I mean he even send a letter (which I saw), when I was about 10, telling my mother that she sould have let my stepfather adopt us and forget about him. My mother never hid from us what had happen and what was going on, when we were older she gave us the chance to either contact him or not. 

Right now, my brother and me have contact with him, but do not call him DAD or feel any attachment to him. And our contact is nothing more than passing HI, Xmas cards or phone calls twice a year. I tell you this story so you see where I am coming from. If she has the best of intentions then she willl know how to wait and abait to your rules.

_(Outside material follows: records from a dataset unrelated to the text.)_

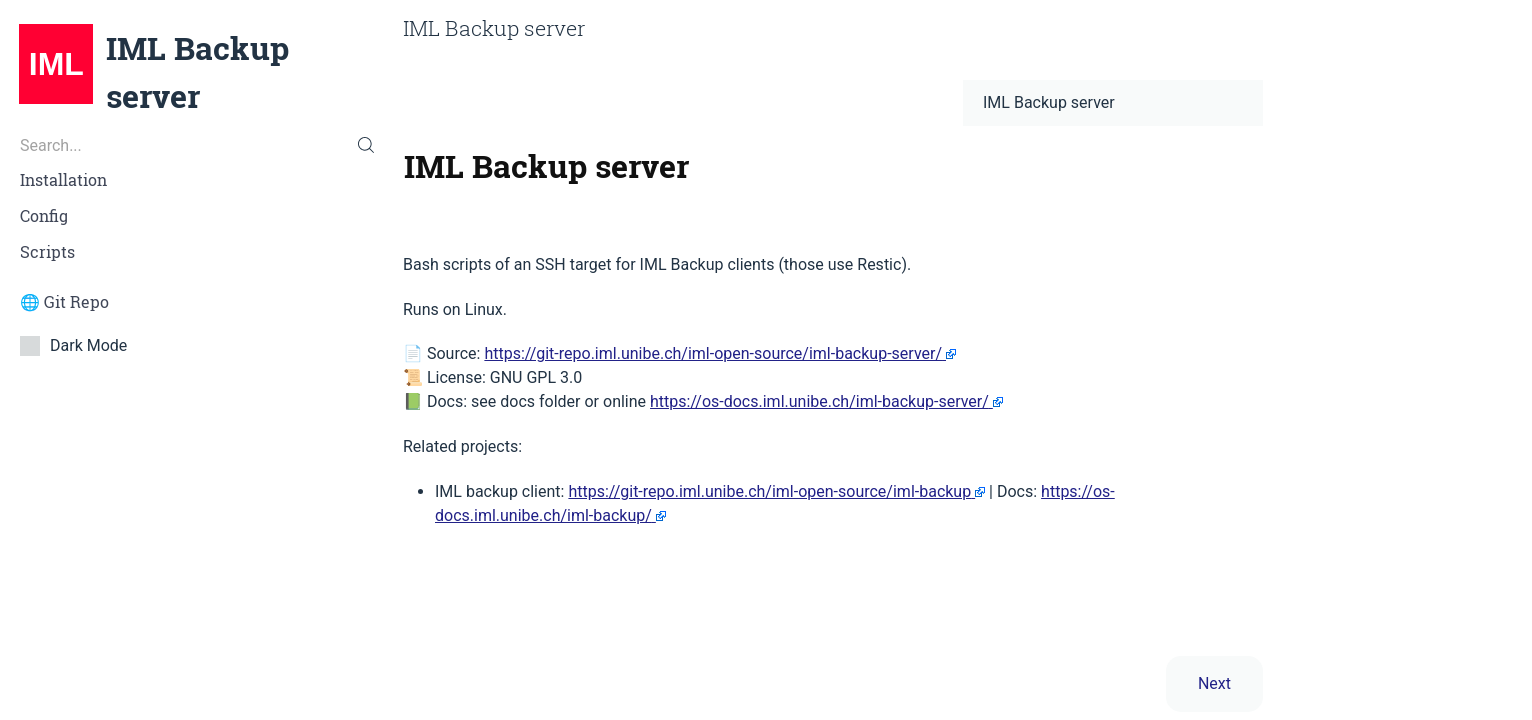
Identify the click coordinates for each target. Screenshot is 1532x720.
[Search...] (191, 145)
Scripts (47, 252)
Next (1214, 683)
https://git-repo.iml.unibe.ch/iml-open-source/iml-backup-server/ (713, 353)
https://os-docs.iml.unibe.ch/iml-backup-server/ (819, 401)
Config (44, 216)
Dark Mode (80, 345)
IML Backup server (197, 72)
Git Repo (76, 302)
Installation (63, 180)
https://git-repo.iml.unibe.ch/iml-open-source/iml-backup (769, 491)
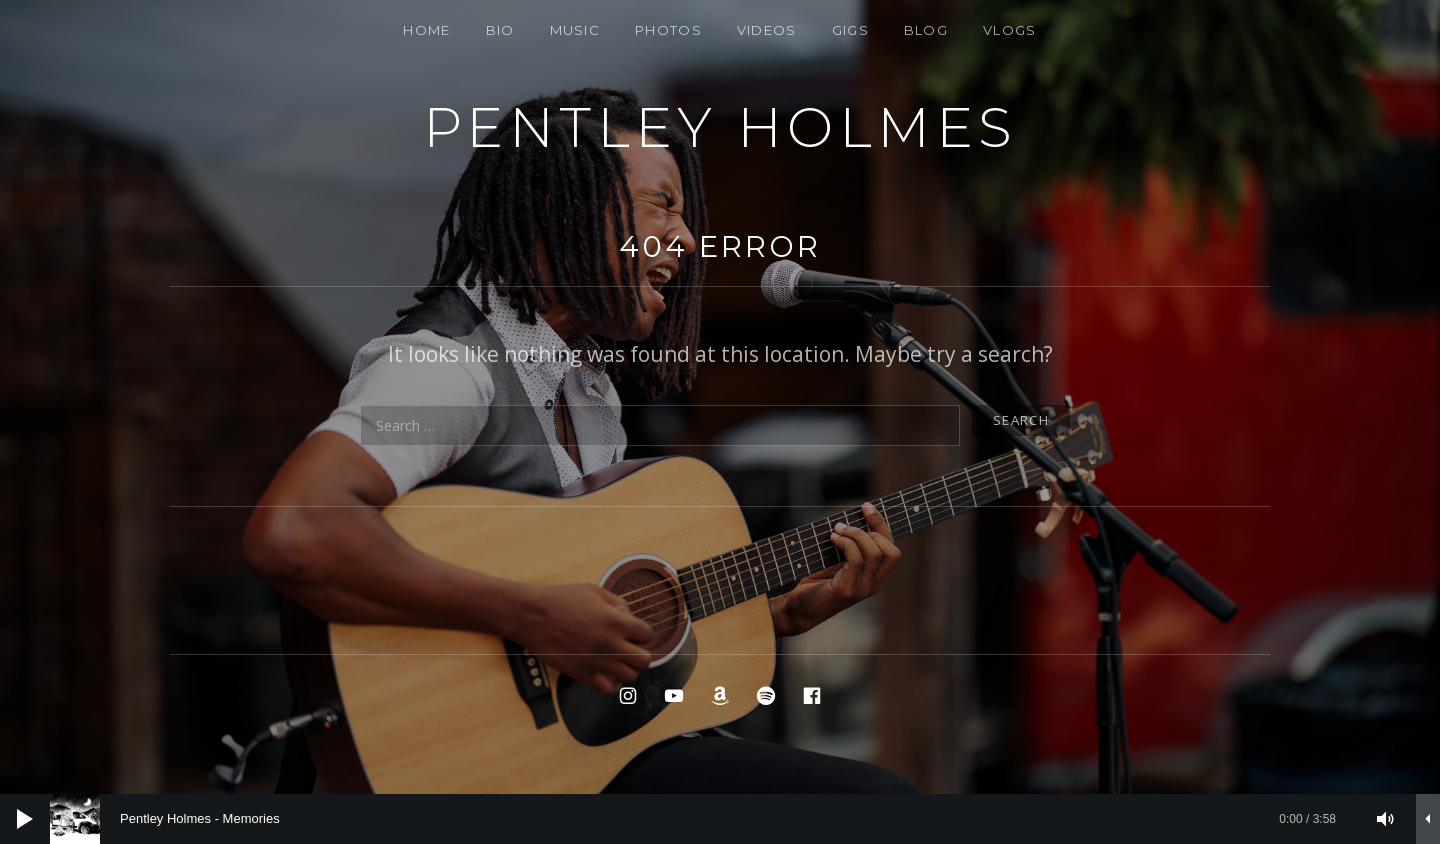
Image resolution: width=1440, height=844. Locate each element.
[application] (720, 819)
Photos (668, 30)
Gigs (850, 30)
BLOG (926, 30)
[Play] (25, 819)
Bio (500, 30)
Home (426, 30)
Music (575, 30)
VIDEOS (767, 30)
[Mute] (1386, 819)
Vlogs (1010, 30)
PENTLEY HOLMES (720, 127)
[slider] (703, 819)
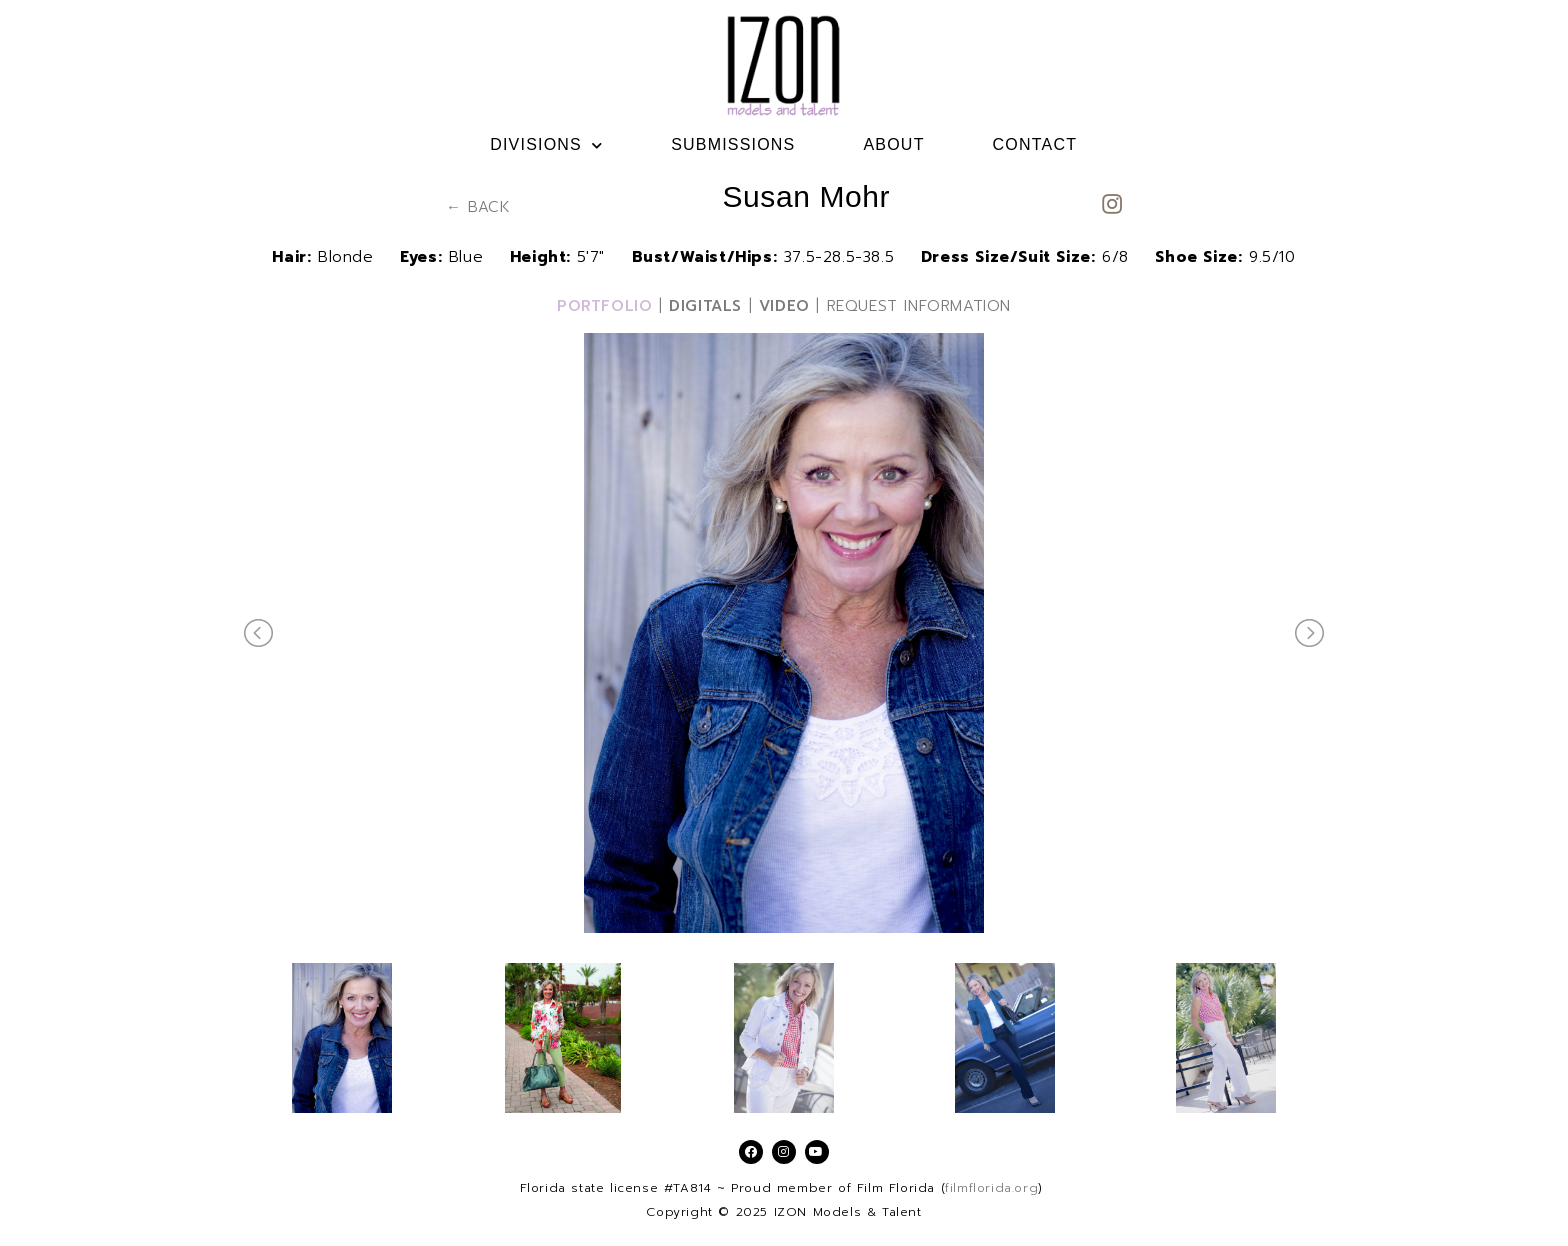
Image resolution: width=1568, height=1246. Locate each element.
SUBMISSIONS (733, 144)
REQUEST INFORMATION (919, 306)
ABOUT (893, 144)
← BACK (478, 207)
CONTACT (1035, 144)
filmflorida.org (991, 1188)
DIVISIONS (546, 145)
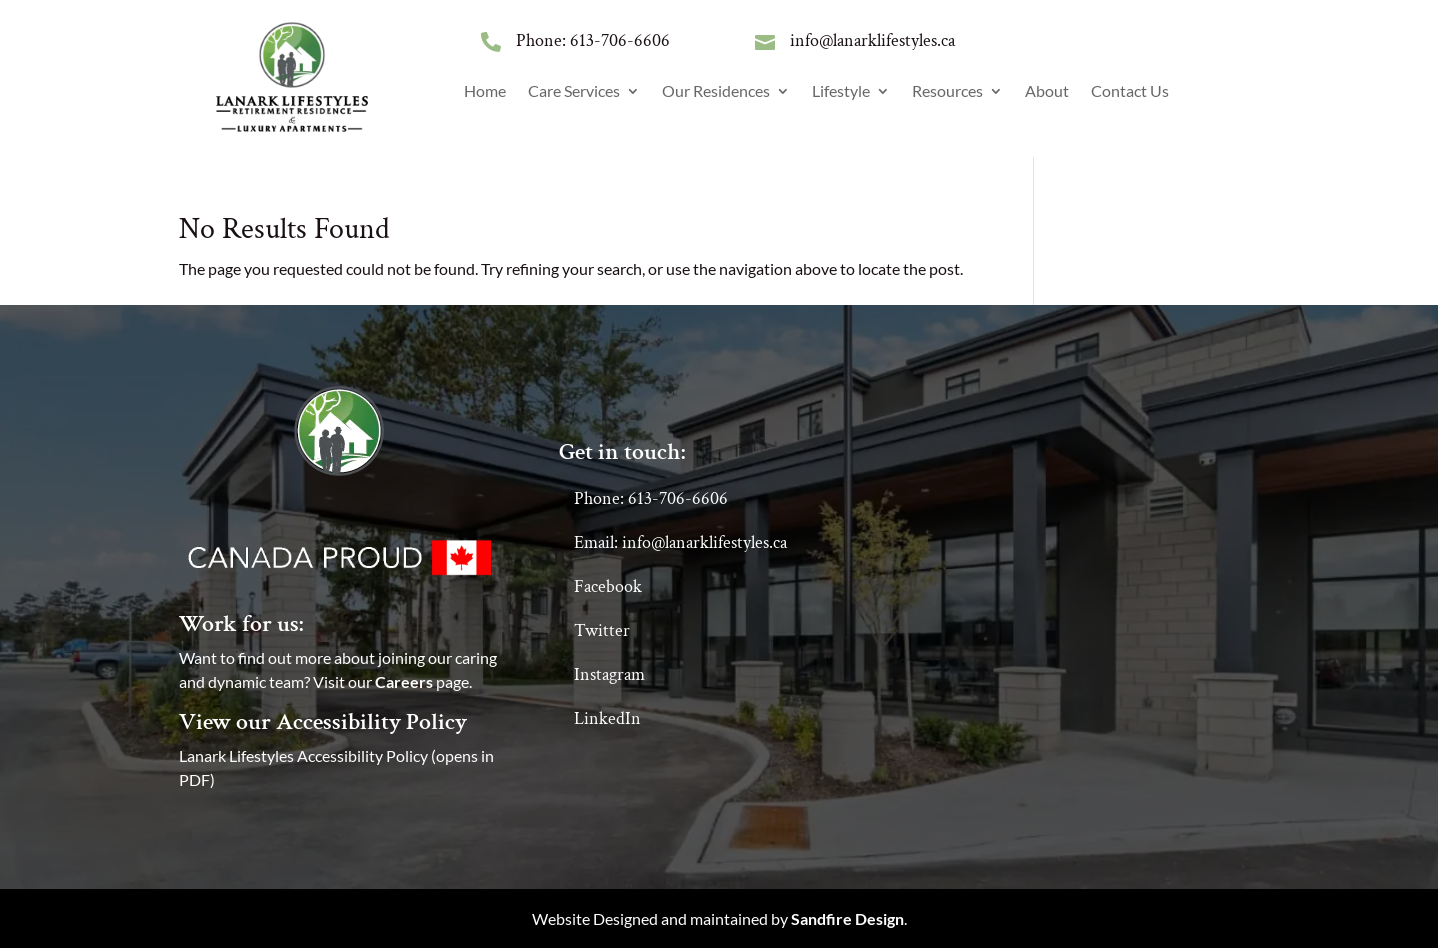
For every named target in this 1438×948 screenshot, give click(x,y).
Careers (404, 681)
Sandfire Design (847, 918)
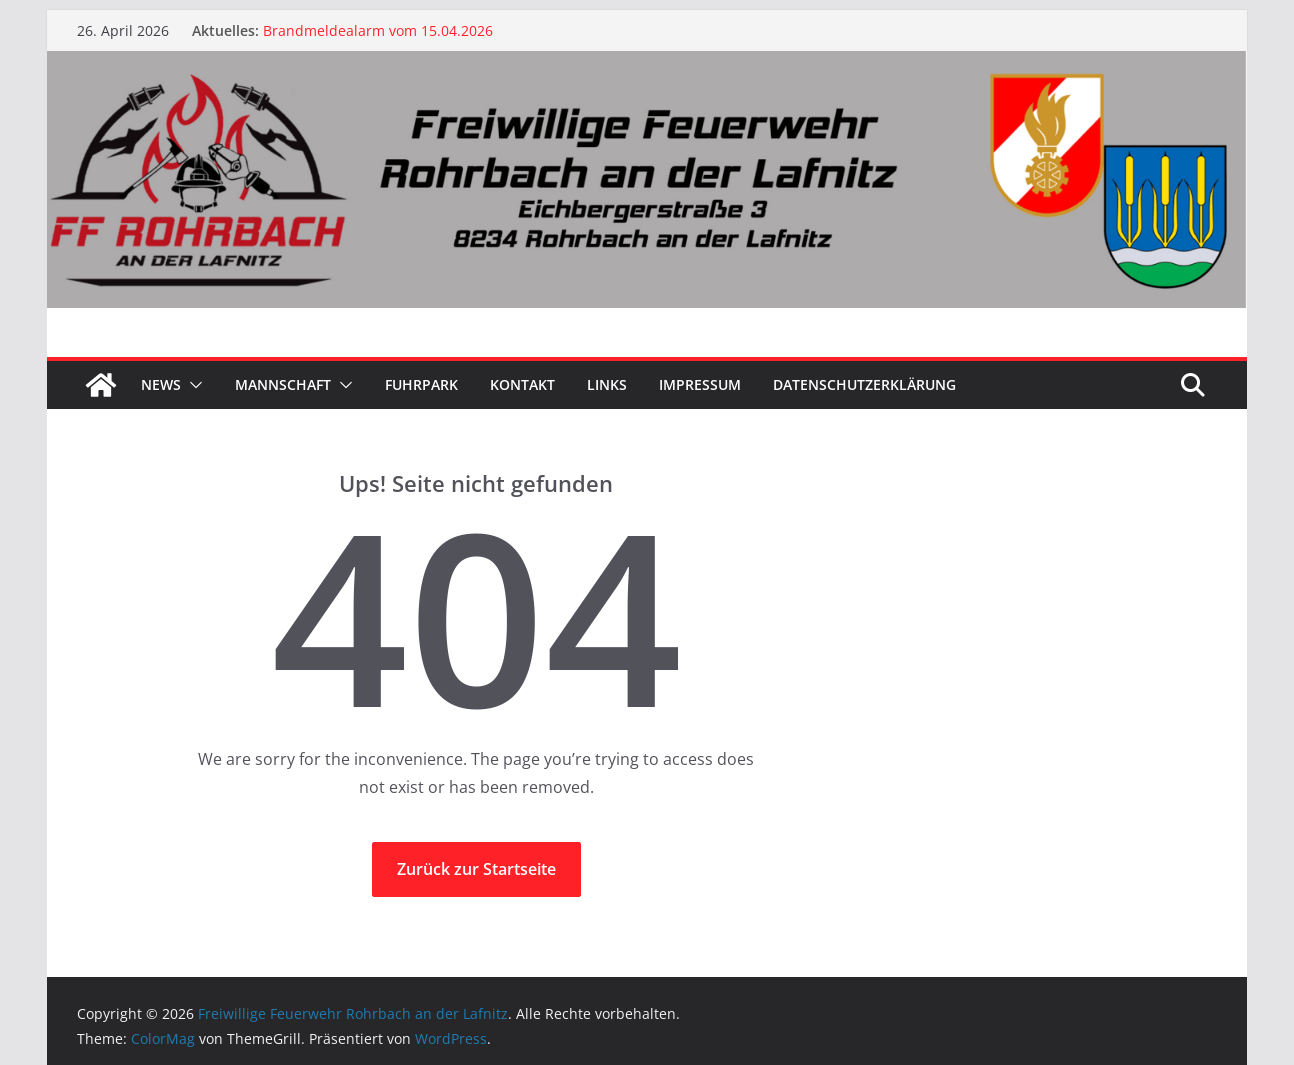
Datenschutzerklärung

So, ask for as long as you need, I do not think that 3 months would do it. Probably 1 year, you have full custody and she can pout all she wants. Tell her to give you a picture of herself with a letter for the girls, you can start preparing the kids by having her picture on the counter and telling them who she is. And telling them that when they feel ready they can see her. She should send letters as often as she can, as long as they are not offensive, disrespectful or disturbing, and you will read it to them and prepare the kids for when they are ready to see her.

Do what your heart and instinct tells you and forget about her tantrums, the law is on your side.

Bella


----------



## swedish (Mar 6, 2008)

humpty dumpty said:


> ..
> or are we being selfish ?


Absolutely not! Everything you are doing is with the best interest of the children in mind.

Everything she is doing is for selfish reasons. She wants to see them when it's convenient for her but she abandoned them twice. Once when she left your brother and again when she knew she was soon to be their only living parent. She hasn't demonstrated any reason why having the children visit with her at this point would help them.

I totally agree with you on waiting and letting the girls settle in. It sounds as though you've made strides in making their lives as normal as possible in a horrible situation & if their mother is too selfish to really want what is best for the girls right now, you are the only one that can stand up for them.

I think she's done enough to prove that she comes before the girls and before she would see them agian, I would like some sort of proof that it really is about them and not her.


----------



## GAsoccerman (Mar 24, 2008)

I say give her the chance, if once a month is all she can handle right now, then let it go at that. But I would not introduce her as their mother yet, I would ask her to give it time it may be to confusing at this time, just for her to come by as a "friend" let it grow

It may take time and when it is time to inform the kids that is their natural mother, then it will work, but if she comes by for a few visits and then disappears again, well it would be damaging if they knew that was mommy and left again.

So friend first, mother in due time.


----------



## justean (May 28, 2008)

humpty dumpty said:


> Well we have had a real restless weekend  we have tried to reason with her , i dont think we are wrong to ask her to wait a few months ..she wasnt around when my brother was dieing and he asked for her to be part of the girls lifes she refused.
> We want her to see them always have ..we just need this time to become a family unit together to gain the trust of two very hurt little girls who are still struggling to come to terms with daddy not being with them.
> She has spent the weekend just phoning and putting the phone down when we anwser..
> Im sure we will end up in court again all im asking for is 3 months is that to much ? she hasnt seen them or been bothered for over 3 years 3 months isnt going to make much more of a differents...
> or are we being selfish ?


you have your ideas of what you want for them and you are now their guardians. you are not selfish and your reasoning for what you are doing is very logical.
the thing is here , your living your life and you know what the mother is like.
you know the facts of the relationship between your brother and her and the relationship you have yourselves. a turbulent one.
i think your doing a grand job.


----------



## GAsoccerman (Mar 24, 2008)

:iagree: you are NOT being selfish, your heart is in the right place. Stick to your guns, make her wait three months then slowly allow her in as a friend.

she is garbage to me anyway, leaving the young ones....


----------



## humpty dumpty (Nov 26, 2008)

Thankyou all so much.
Its good to get lots of peoples points of view and it truly does help.
We have desided that she can have contact in 3 months time ,if shes still about then ( and i doubt it ) it will prove to us that she really does want to see them and its not just a spare of the moment thing.
And if she does surprize us then we will take it step by step and hope that we can all keep things on a good level for our wonderful girls 
many thanks


----------